2. **Supervised-warmup only.** The SFT adapter loaded standalone.
Measures what the warmup alone achieves.
3. **RL-trained.** The final GRPO adapter. Measures the uplift
from the RL stage.
The eval has two tracks:
- **Standard track**: 24 scenarios across the four primary tasks,
each sampled from the standard (non-destructive-only)
distribution.
- **Destructive-only track**: 12 scenarios across the four
destructive-outcome variants, with seeds pre-verified to
resolve to R5.
All three policies see the same prompts and the same seeds. The
reported numbers come from the standard track unless otherwise
noted; the destructive-only track's role is to populate the R5
row of the confusion matrix so R5 recall is actually measured.
---
## 7. Reproducibility
Every deterministic choice that affects the final numbers is
pinned:
- `pyproject.toml` pins Python dependencies.
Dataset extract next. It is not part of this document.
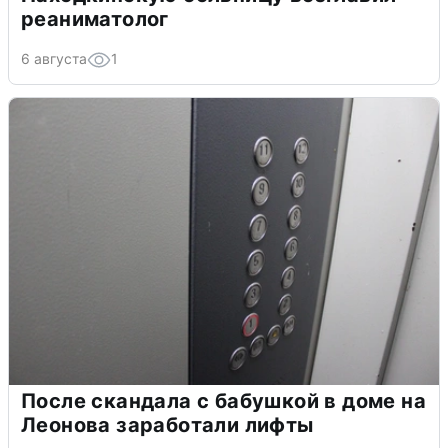
реаниматолог
6 августа
1
После скандала с бабушкой в доме на
Леонова заработали лифты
- `training/config.yaml` pins hyperparameters with the values we
ran.
- `training/generate_warmup_traces.py` regenerates the 78 traces
deterministically from the env (given a fixed scenario
generator; see §2 on cross-process caveats).
- `tests/` catches regressions in both the env and the training
glue code before they reach the GPU.
- `tools/validate_submission.py` runs 94 compliance checks
(OpenEnv API shape, file presence, endpoint availability,
package metadata) and passes clean.
The Colab quickstart (`notebooks/train_grpo_colab.ipynb`) lets a
reviewer re-run the full pipeline on a T4 in ~80 minutes, or pull
the pre-trained adapter from the artifacts dataset in seconds.